*Material for this task:*
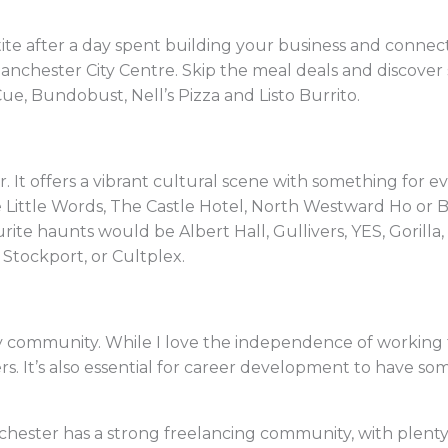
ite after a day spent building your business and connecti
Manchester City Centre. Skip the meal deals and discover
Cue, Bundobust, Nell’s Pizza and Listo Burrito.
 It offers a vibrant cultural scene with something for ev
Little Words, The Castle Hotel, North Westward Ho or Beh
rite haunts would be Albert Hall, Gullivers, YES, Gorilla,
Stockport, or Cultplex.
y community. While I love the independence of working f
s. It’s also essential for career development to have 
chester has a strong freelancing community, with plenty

*Directions for this task:* Read the data above. Pull out each line in which the string "with" appears.

*Output for this task:*
 It offers a vibrant cultural scene with something for ev
chester has a strong freelancing community, with plenty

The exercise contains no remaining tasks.